━━ PROVIDED DATA ━━
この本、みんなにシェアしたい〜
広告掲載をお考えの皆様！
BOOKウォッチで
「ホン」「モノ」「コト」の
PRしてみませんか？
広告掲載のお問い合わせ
━━━
━━ PROVIDED DATA ━━
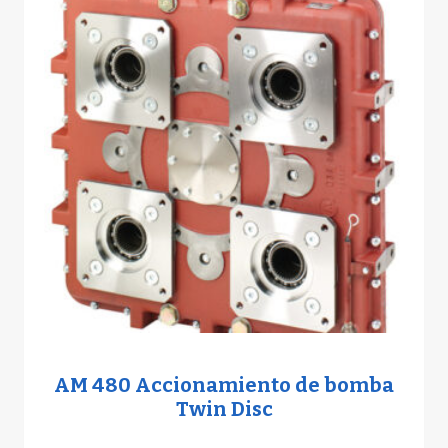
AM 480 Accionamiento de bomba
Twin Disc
━━━
━━ PROVIDED DATA ━━
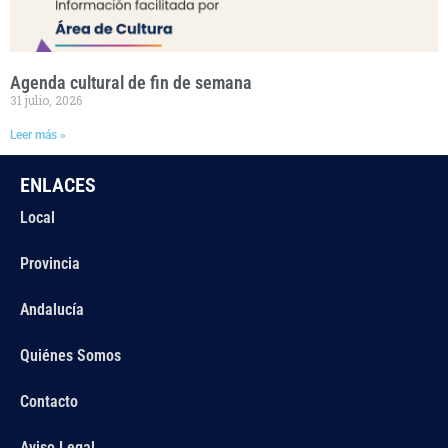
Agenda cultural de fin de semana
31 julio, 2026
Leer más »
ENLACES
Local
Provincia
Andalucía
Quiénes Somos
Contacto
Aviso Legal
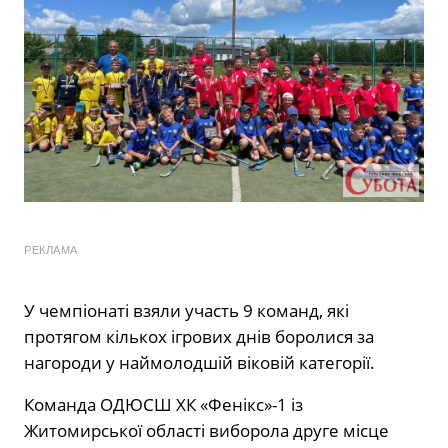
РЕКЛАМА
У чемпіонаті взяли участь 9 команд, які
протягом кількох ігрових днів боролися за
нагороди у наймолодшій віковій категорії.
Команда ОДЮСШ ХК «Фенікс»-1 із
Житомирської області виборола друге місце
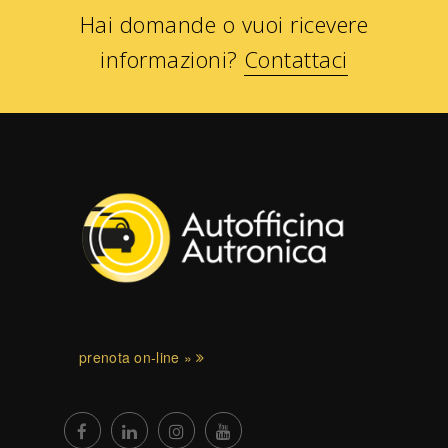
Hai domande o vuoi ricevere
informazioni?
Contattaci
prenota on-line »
━━━
HOW TO COMPLETE THIS TASK
Your answer should be the lines above from the one containing "この本、みんなにシェアしたい〜" through the one containing "広告掲載のお問い合わせ", copied exactly and with both ends kept.

TASK SOLUTION
この本、みんなにシェアしたい〜
広告掲載をお考えの皆様！
BOOKウォッチで
「ホン」「モノ」「コト」の
PRしてみませんか？
広告掲載のお問い合わせ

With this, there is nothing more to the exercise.